### PROBLEM TO SOLVE
Could you show each line of the records that contains the word "filter"?

»»

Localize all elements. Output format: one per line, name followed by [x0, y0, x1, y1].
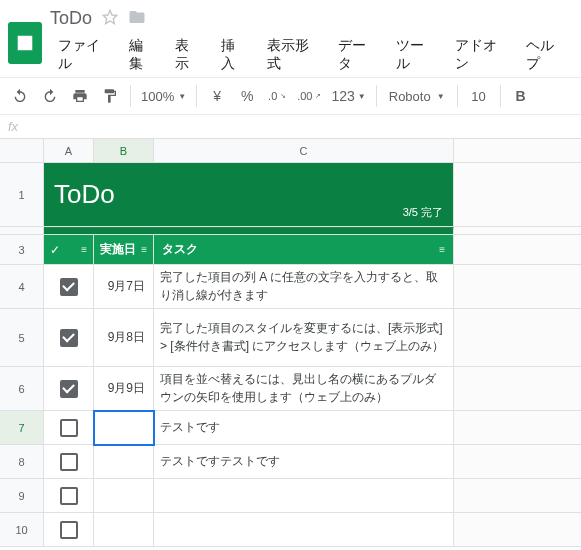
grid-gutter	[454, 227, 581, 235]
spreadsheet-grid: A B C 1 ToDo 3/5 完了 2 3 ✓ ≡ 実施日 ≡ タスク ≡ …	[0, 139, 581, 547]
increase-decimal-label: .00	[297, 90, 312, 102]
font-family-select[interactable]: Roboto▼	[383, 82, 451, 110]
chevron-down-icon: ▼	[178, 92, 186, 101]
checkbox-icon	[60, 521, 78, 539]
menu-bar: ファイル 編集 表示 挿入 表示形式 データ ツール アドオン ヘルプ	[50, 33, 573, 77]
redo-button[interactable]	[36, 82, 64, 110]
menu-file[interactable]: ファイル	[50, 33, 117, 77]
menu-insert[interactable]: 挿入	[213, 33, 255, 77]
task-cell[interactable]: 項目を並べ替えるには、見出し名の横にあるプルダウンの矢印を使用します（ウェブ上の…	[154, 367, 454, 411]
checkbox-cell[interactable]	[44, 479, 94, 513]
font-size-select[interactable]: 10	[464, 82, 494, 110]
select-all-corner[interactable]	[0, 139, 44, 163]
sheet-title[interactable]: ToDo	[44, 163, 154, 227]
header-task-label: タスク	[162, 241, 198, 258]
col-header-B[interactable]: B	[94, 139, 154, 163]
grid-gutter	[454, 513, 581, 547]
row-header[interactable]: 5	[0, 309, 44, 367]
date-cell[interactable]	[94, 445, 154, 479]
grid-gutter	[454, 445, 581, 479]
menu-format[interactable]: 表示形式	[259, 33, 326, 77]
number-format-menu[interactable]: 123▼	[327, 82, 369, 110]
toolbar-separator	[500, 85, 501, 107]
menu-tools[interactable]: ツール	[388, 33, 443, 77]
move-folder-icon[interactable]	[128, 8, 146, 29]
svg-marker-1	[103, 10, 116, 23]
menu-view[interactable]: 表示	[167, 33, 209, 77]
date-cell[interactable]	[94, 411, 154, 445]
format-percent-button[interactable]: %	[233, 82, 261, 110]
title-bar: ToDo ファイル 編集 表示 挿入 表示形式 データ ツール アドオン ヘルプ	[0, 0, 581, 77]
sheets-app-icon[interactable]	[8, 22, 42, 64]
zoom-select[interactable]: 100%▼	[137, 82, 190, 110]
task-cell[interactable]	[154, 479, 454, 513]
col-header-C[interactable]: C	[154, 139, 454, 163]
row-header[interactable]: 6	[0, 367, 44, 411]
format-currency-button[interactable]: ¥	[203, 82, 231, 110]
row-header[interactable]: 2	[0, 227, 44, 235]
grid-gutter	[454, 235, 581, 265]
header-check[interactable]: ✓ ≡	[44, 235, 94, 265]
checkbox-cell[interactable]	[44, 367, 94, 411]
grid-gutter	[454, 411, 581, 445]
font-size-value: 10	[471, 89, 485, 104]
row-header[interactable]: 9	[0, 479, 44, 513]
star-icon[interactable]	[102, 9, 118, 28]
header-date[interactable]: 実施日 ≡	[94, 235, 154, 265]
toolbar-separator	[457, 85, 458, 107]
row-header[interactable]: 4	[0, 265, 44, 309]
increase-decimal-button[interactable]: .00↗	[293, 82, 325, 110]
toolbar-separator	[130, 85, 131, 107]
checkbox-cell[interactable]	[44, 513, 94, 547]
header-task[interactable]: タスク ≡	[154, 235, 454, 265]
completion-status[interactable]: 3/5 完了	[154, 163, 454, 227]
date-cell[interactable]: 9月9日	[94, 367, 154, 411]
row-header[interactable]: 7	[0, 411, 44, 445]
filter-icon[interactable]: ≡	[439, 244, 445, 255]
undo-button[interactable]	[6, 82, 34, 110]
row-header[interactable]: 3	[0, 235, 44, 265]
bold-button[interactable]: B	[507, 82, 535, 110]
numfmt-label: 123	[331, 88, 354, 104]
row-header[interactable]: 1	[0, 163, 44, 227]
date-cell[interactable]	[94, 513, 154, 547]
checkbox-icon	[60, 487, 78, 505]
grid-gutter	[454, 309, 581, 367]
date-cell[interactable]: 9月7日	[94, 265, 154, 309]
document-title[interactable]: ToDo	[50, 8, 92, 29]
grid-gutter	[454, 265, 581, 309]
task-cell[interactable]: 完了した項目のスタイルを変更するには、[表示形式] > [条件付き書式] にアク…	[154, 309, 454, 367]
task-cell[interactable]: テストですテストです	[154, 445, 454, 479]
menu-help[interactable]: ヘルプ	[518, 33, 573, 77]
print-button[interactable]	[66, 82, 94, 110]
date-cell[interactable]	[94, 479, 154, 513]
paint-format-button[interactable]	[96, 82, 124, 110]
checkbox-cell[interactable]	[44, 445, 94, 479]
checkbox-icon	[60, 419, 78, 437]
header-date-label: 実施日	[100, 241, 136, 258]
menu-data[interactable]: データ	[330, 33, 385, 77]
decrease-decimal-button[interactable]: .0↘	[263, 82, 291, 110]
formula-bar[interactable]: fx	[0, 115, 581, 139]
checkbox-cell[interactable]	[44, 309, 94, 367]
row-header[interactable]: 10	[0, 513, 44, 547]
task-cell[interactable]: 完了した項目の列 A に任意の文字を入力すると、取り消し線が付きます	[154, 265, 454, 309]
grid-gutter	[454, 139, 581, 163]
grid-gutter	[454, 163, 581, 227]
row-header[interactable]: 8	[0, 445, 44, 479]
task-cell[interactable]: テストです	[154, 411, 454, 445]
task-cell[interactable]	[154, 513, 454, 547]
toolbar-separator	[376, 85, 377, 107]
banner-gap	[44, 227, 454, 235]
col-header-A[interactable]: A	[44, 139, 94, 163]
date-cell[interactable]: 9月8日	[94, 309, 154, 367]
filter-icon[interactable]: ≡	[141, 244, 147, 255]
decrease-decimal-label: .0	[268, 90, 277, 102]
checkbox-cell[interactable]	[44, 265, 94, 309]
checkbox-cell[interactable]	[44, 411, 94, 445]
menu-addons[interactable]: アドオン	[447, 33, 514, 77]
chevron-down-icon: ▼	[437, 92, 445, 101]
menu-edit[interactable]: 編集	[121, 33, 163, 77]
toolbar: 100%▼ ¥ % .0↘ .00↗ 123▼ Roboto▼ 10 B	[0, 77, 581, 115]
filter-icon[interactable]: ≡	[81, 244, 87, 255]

««

### SOLUTION TO THE PROBLEM
filter-icon[interactable]: ≡	[439, 244, 445, 255]
filter-icon[interactable]: ≡	[141, 244, 147, 255]
filter-icon[interactable]: ≡	[81, 244, 87, 255]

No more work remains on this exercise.